To do: Only those lines in the data below from the line containing "Modelul Rebeka Karpati" through the line containing "Cazul tragic al", both included, should be restated word for word.

Given information:
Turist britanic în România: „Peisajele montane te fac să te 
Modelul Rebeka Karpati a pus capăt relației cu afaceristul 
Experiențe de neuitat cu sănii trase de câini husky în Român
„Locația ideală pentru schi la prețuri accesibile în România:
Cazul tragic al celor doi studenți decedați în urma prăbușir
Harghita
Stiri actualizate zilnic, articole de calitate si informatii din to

Expected answer:
Modelul Rebeka Karpati a pus capăt relației cu afaceristul 
Experiențe de neuitat cu sănii trase de câini husky în Român
„Locația ideală pentru schi la prețuri accesibile în România:
Cazul tragic al celor doi studenți decedați în urma prăbușir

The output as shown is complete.